2. Description of Related Art
Databases are computerized information storage and retrieval systems. A Relational Database Management System (RDBMS) is a database management system (DBMS) which uses relational techniques for storing and retrieving data. RDBMS software using a Structured Query Language (SQL) interface is well known in the art. The SQL interface has evolved into a standard language for RDBMS software and has been adopted as such by both the American National Standards Organization (ANSI) and the International Standards Organization (ISO).
Extensible Markup language (XML) is a standard data-formatting mechanism used for representing data on the Internet in a hierarchical data format and for information exchange. An XML document consists of nested element structures, starting with a root element.
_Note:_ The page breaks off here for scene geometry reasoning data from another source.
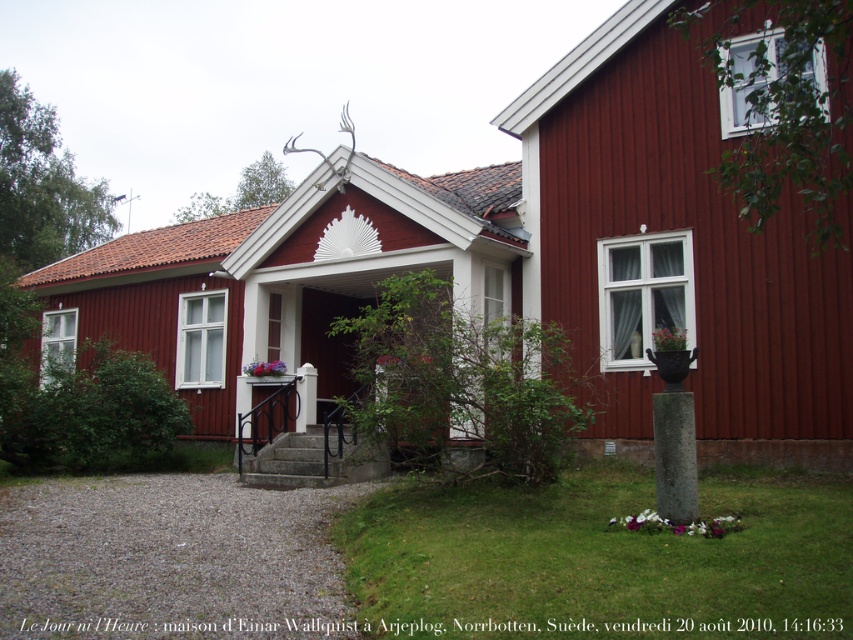 Is concrete stairs at center positioned before white concrete pillar at center?

Yes, concrete stairs at center is in front of white concrete pillar at center.

Measure the distance between concrete stairs at center and white concrete pillar at center.

They are 4.07 feet apart.

Between point (314, 432) and point (300, 397), which one is positioned behind?

Positioned behind is point (314, 432).

This screenshot has height=640, width=853. I want to click on concrete stairs at center, so [x=312, y=461].

Is matte wooden cottage at center above concrete stairs at center?

Yes.

Is matte wooden cottage at center taller than concrete stairs at center?

Yes, matte wooden cottage at center is taller than concrete stairs at center.

Identify the location of matte wooden cottage at center. (517, 264).

Where is `matte wooden cottage at center`? The height and width of the screenshot is (640, 853). matte wooden cottage at center is located at coordinates (517, 264).

Between concrete stairs at center and gray stone pillar at lower right, which one is positioned lower?

concrete stairs at center is lower down.

Does concrete stairs at center lie in front of gray stone pillar at lower right?

That is False.

Is point (271, 472) more distant than point (662, 499)?

Yes.

At what (x,y) coordinates should I click in order to perform the action: click on concrete stairs at center. Please return your answer as a coordinate pair (x, y). Looking at the image, I should click on (312, 461).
Decomposition of an XML document is the process of breaking the document into component pieces and storing those pieces in a database. The specification of the pieces and where they are to be stored is accomplished by means of a mapping document. Mapping document may be in the form of a set of XML schema documents that describe the structure and data types used in conforming XML instance documents. XML schema documents are augmented with annotations that describe the mapping of XML components to tables/columns in a relational database. Annotations are a feature of XML schema that provide for application-specific information to be supplied to programs processing the schema or instance documents.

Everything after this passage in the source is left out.